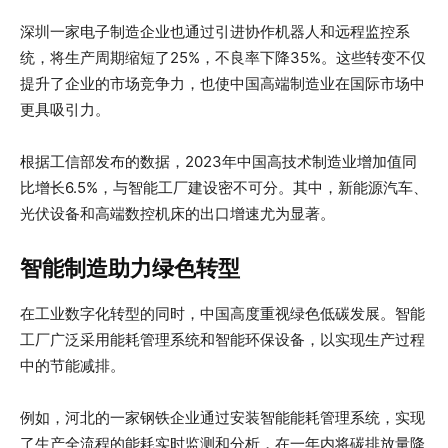
深圳一家电子制造企业也通过引进协作机器人和远程监控系
统，将生产周期缩短了25%，不良率下降35%。这些转变不仅
提升了企业的市场竞争力，也使中国高端制造业在国际市场中
更具吸引力。
根据工信部发布的数据，2023年中国高技术制造业增加值同
比增长6.5%，与智能工厂建设密不可分。其中，新能源汽车、
光伏设备和高端数控机床的出口增速尤为显著。
智能制造助力绿色转型
在工业数字化转型的同时，中国高度重视绿色低碳发展。智能
工厂广泛采用能耗管理系统和智能环保设备，以实现生产过程
中的节能减排。
例如，河北的一家钢铁企业通过安装智能能耗管理系统，实现
了生产全流程的能耗实时监测和分析，在一年内将碳排放量降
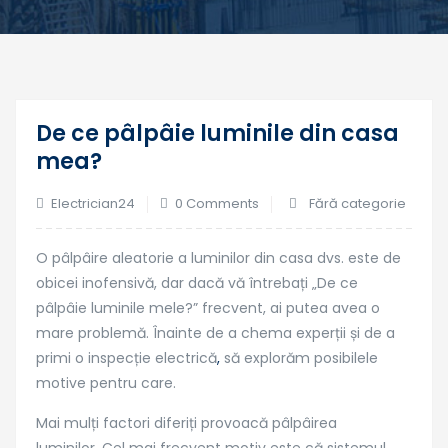
De ce pâlpâie luminile din casa
05
mea?
nov.
Electrician24
0 Comments
Fără categorie
O pâlpâire aleatorie a luminilor din casa dvs. este de
obicei inofensivă, dar dacă vă întrebați „De ce
pâlpâie luminile mele?” frecvent, ai putea avea o
mare problemă. Înainte de a chema experții și de a
primi o inspecție electrică
,
să explorăm posibilele
motive pentru care.
Mai mulți factori diferiți provoacă pâlpâirea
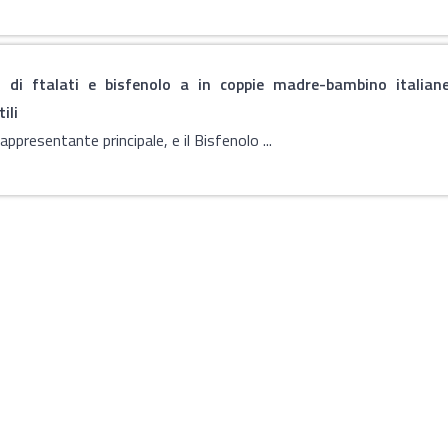
di ftalati e bisfenolo a in coppie madre-bambino italiane
ili
 rappresentante principale, e il Bisfenolo ...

:::::

EXERCISE AIM | Looking at the material above, work out how many lines have the word "pâlpâie" in them. Answer with that number alone.

EXERCISE OUTPUT | 2